━━━━━ INFORMATION GIVEN

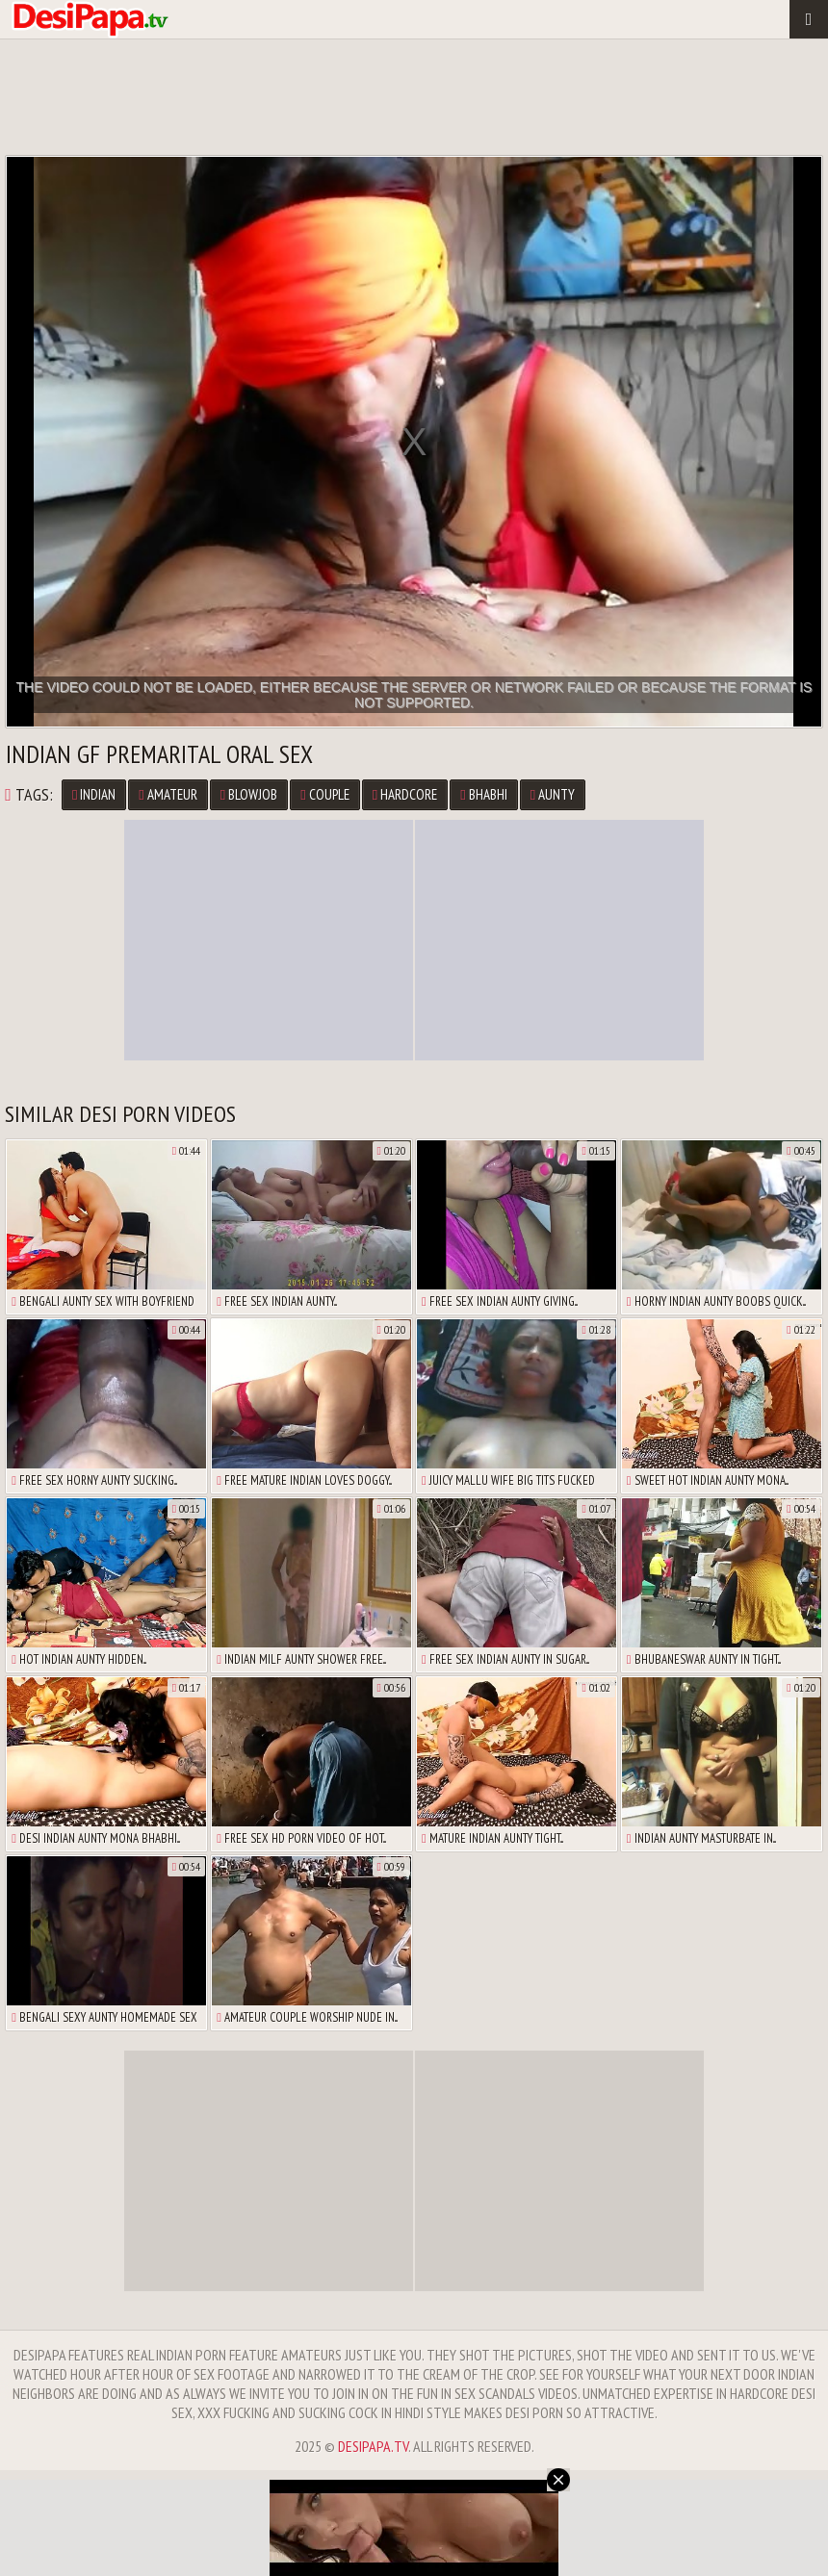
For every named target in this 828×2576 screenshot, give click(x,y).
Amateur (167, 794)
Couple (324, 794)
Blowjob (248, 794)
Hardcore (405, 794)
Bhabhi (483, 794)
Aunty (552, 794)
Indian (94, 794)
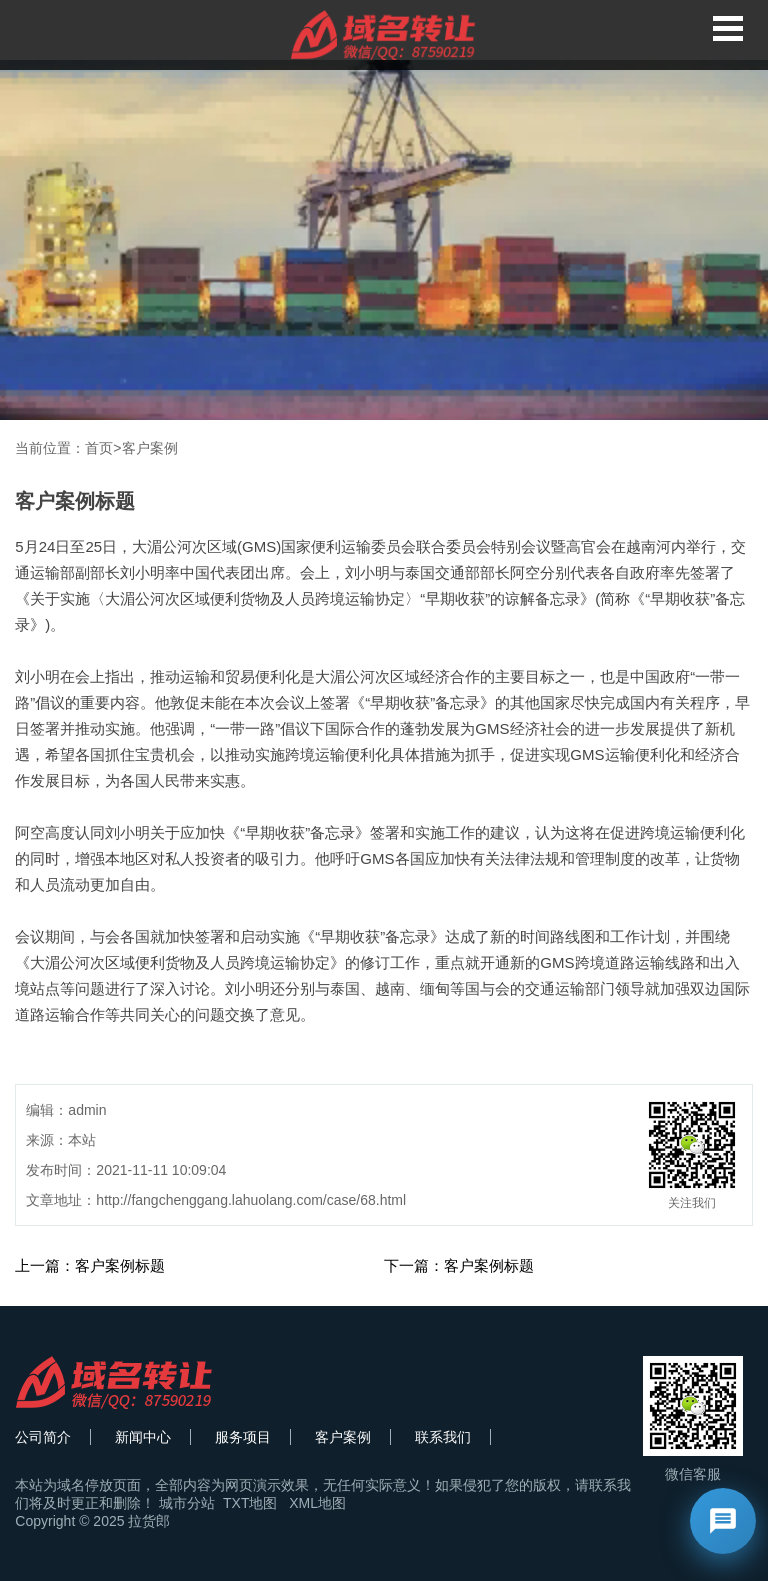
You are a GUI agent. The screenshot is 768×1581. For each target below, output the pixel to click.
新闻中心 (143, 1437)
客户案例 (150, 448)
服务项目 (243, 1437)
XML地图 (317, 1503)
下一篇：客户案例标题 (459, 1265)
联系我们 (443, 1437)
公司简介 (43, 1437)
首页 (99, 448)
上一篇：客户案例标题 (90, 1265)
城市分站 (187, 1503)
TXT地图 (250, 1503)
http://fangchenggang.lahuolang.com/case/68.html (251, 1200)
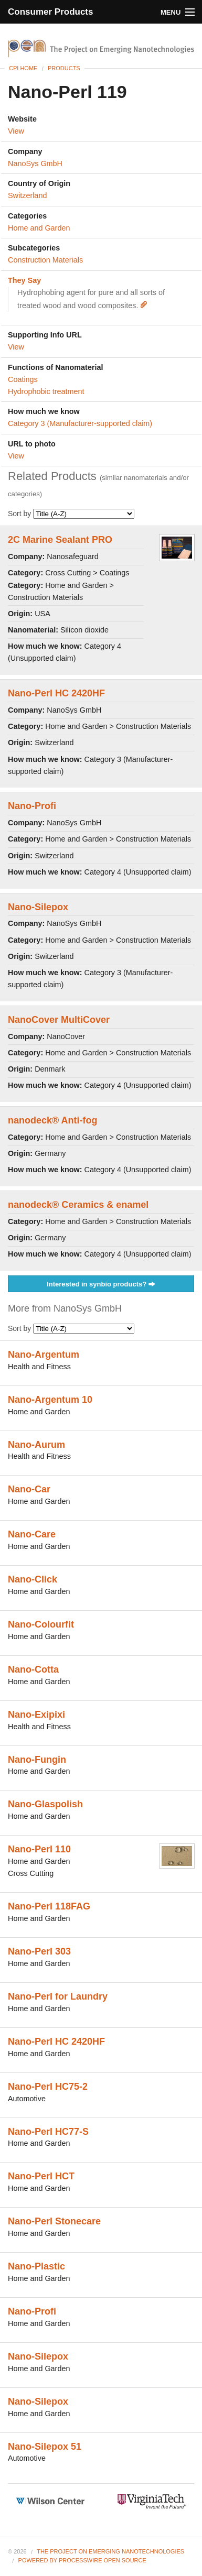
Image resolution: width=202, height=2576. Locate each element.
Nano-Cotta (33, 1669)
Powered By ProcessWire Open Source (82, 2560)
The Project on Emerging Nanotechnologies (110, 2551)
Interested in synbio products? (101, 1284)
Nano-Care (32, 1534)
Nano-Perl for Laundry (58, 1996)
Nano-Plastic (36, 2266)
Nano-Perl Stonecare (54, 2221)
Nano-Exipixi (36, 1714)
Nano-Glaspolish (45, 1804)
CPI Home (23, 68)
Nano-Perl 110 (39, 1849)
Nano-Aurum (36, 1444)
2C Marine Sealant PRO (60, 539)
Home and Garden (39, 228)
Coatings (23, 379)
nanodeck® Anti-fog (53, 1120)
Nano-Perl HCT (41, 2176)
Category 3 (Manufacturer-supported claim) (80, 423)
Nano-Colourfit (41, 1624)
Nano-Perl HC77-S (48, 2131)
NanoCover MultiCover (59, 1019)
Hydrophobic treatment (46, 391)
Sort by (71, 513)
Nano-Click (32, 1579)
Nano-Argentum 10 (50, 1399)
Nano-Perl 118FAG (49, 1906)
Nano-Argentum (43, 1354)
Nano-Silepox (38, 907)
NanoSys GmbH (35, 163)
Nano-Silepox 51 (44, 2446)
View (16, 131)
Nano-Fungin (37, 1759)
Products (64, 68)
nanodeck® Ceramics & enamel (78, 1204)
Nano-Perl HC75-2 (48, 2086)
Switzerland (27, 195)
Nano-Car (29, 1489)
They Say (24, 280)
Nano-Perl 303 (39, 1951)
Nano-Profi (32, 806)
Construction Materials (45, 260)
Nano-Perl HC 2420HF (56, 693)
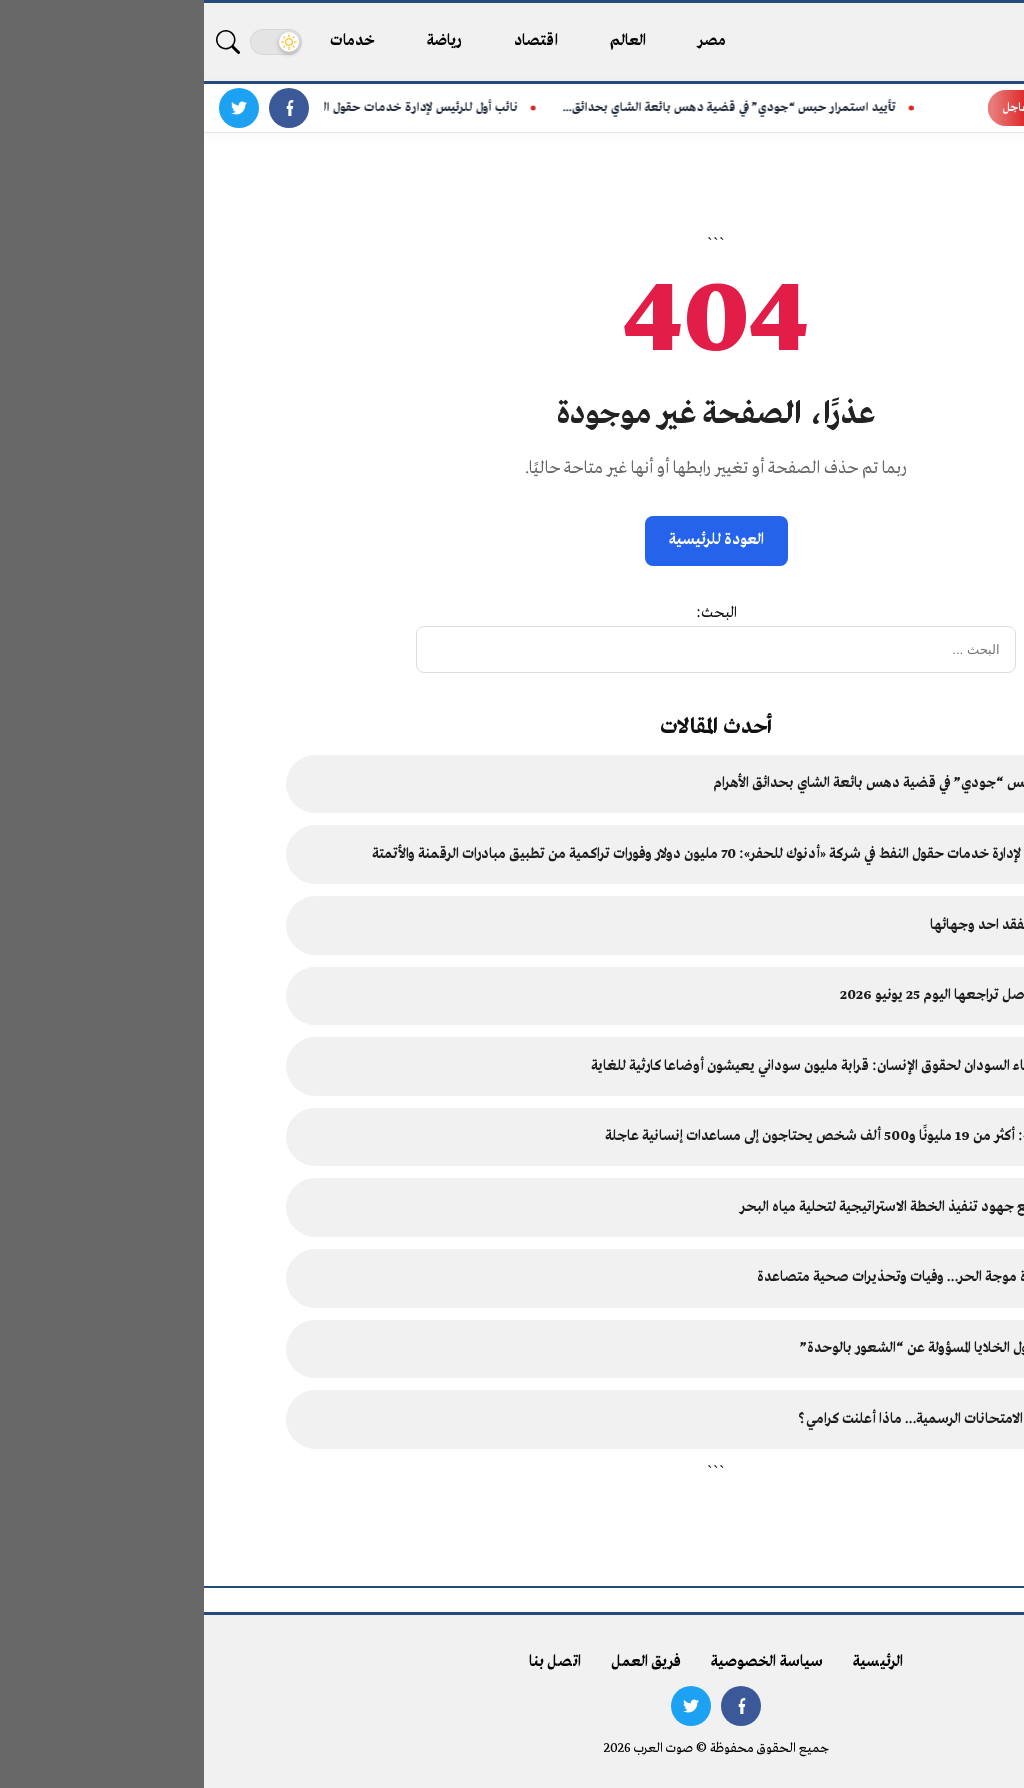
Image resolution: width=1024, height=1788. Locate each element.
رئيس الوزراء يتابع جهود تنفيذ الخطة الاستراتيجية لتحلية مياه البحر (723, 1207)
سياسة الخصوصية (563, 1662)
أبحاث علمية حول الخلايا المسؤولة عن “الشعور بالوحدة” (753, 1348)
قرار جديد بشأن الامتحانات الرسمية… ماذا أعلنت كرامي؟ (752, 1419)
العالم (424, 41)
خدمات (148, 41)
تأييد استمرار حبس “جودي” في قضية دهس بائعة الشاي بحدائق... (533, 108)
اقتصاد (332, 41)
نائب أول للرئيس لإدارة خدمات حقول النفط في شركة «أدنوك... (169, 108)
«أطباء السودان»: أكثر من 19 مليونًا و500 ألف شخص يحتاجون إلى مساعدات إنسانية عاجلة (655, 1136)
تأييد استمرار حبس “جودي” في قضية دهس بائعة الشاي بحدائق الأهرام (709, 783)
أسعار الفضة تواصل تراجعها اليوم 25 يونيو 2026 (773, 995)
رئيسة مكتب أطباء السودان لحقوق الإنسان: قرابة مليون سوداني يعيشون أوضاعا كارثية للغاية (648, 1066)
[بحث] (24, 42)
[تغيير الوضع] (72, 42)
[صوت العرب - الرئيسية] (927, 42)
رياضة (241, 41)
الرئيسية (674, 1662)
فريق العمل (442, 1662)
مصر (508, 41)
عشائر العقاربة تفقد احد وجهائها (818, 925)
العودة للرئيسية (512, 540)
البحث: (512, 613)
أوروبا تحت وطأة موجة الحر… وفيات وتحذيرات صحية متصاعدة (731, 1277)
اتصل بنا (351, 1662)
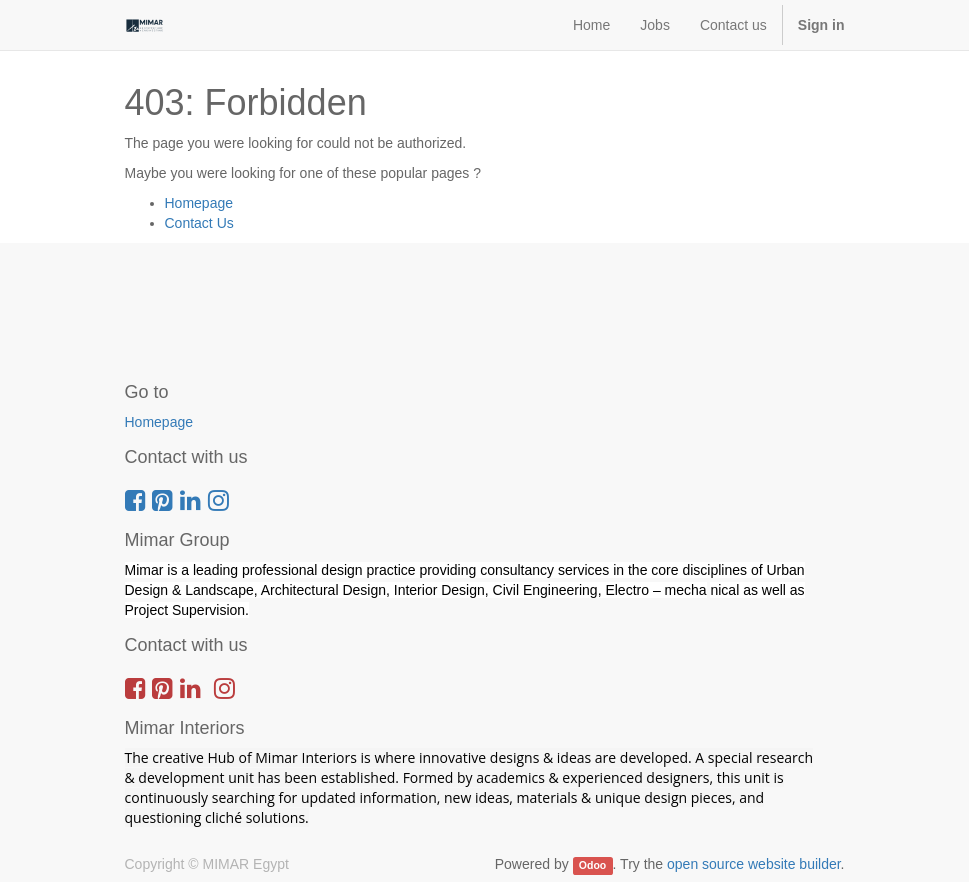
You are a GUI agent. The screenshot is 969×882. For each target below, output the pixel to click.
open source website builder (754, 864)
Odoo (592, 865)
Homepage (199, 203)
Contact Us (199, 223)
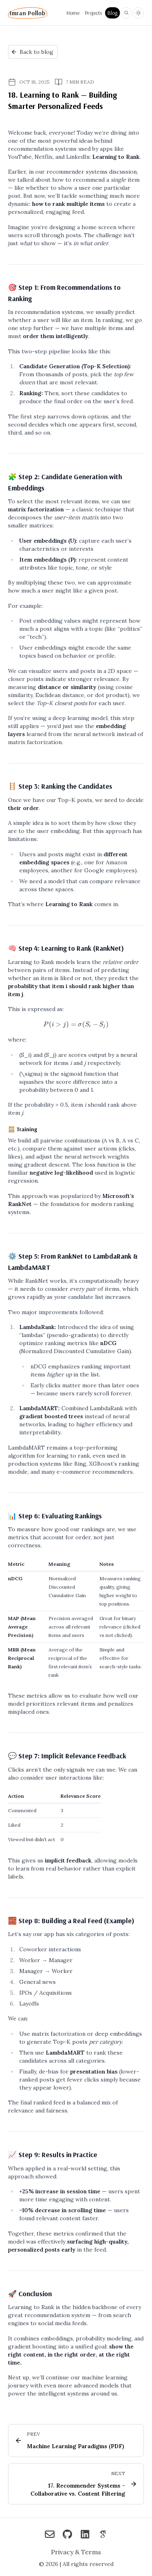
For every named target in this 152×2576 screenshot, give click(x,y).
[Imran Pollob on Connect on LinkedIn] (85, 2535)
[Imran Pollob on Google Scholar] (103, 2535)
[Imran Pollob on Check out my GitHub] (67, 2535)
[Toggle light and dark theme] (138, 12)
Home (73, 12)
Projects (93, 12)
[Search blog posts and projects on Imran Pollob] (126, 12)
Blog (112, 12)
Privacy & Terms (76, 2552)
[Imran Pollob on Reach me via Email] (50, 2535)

━━━━━━━━━━

WORK INSTRUCTIONS –
Write out all the records again, exactly, minus any pictures.

YOUR SOLUTION –
For every named target in this 828×2576 screenshot, give click(x,y).
Amateur (167, 794)
Couple (324, 794)
Blowjob (248, 794)
Hardcore (405, 794)
Bhabhi (483, 794)
Aunty (552, 794)
Indian (94, 794)
You are a GUI agent. The screenshot is 768×1581. For each target below, output the pixel to click.
新闻中心 (143, 1437)
客户案例 (150, 448)
服务项目 (243, 1437)
XML地图 (317, 1503)
下一篇：客户案例标题 (459, 1265)
联系我们 (443, 1437)
公司简介 (43, 1437)
首页 (99, 448)
上一篇：客户案例标题 (90, 1265)
城市分站 (187, 1503)
TXT地图 (250, 1503)
http://fangchenggang.lahuolang.com/case/68.html (251, 1200)
Image resolution: width=202, height=2576. Locate each element.
Nano-Cotta (33, 1669)
Powered By ProcessWire Open Source (82, 2560)
The Project on Emerging Nanotechnologies (110, 2551)
Interested in synbio products? (101, 1284)
Nano-Care (32, 1534)
Nano-Perl for Laundry (58, 1996)
Nano-Plastic (36, 2266)
Nano-Perl Stonecare (54, 2221)
Nano-Exipixi (36, 1714)
Nano-Glaspolish (45, 1804)
CPI Home (23, 68)
Nano-Perl 110 (39, 1849)
Nano-Aurum (36, 1444)
2C Marine Sealant PRO (60, 539)
Home and Garden (39, 228)
Coatings (23, 379)
nanodeck® Anti-fog (53, 1120)
Nano-Perl HCT (41, 2176)
Category 3 (Manufacturer-supported claim) (80, 423)
Nano-Colourfit (41, 1624)
Nano-Perl HC77-S (48, 2131)
NanoCover MultiCover (59, 1019)
Hydrophobic treatment (46, 391)
Sort by (71, 513)
Nano-Click (32, 1579)
Nano-Argentum 10 (50, 1399)
Nano-Perl 118FAG (49, 1906)
Nano-Argentum (43, 1354)
Nano-Silepox (38, 907)
NanoSys GmbH (35, 163)
Nano-Silepox 51 (44, 2446)
View (16, 131)
Nano-Fungin (37, 1759)
Products (64, 68)
nanodeck® Ceramics & enamel (78, 1204)
Nano-Perl HC75-2 (48, 2086)
Switzerland (27, 195)
Nano-Car (29, 1489)
They Say (24, 280)
Nano-Perl 303 (39, 1951)
Nano-Profi (32, 806)
Construction Materials (45, 260)
Nano-Perl HC 2420HF (56, 693)
Image resolution: width=1024, height=1788. Locate each element.
رئيس الوزراء يتابع جهود تنفيذ الخطة الاستراتيجية لتحلية مياه البحر (723, 1207)
سياسة الخصوصية (563, 1662)
أبحاث علمية حول الخلايا المسؤولة عن “الشعور بالوحدة” (753, 1348)
قرار جديد بشأن الامتحانات الرسمية… ماذا أعلنت كرامي؟ (752, 1419)
العالم (424, 41)
خدمات (148, 41)
تأييد استمرار حبس “جودي” في قضية دهس بائعة الشاي بحدائق... (533, 108)
اقتصاد (332, 41)
نائب أول للرئيس لإدارة خدمات حقول النفط في شركة «أدنوك... (169, 108)
«أطباء السودان»: أكثر من 19 مليونًا و500 ألف شخص يحتاجون إلى مساعدات إنسانية عاجلة (655, 1136)
تأييد استمرار حبس “جودي” في قضية دهس بائعة الشاي بحدائق الأهرام (709, 783)
أسعار الفضة تواصل تراجعها اليوم 25 يونيو 2026 (773, 995)
رئيسة مكتب أطباء السودان لحقوق الإنسان: قرابة مليون سوداني يعيشون أوضاعا كارثية للغاية (648, 1066)
[بحث] (24, 42)
[تغيير الوضع] (72, 42)
[صوت العرب - الرئيسية] (927, 42)
رياضة (241, 41)
الرئيسية (674, 1662)
فريق العمل (442, 1662)
مصر (508, 41)
عشائر العقاربة تفقد احد وجهائها (818, 925)
العودة للرئيسية (512, 540)
البحث: (512, 613)
أوروبا تحت وطأة موجة الحر… وفيات وتحذيرات صحية متصاعدة (731, 1277)
اتصل بنا (351, 1662)
You are a GUI agent. The screenshot is 969×882. For each target below, output the pixel to click.
open source website builder (754, 864)
Odoo (592, 865)
Homepage (199, 203)
Contact Us (199, 223)
For every named target in this 152×2576 screenshot, give click(x,y).
[Imran Pollob on Connect on LinkedIn] (85, 2535)
[Imran Pollob on Google Scholar] (103, 2535)
[Imran Pollob on Check out my GitHub] (67, 2535)
[Toggle light and dark theme] (138, 12)
Home (73, 12)
Projects (93, 12)
[Search blog posts and projects on Imran Pollob] (126, 12)
Blog (112, 12)
Privacy & Terms (76, 2552)
[Imran Pollob on Reach me via Email] (50, 2535)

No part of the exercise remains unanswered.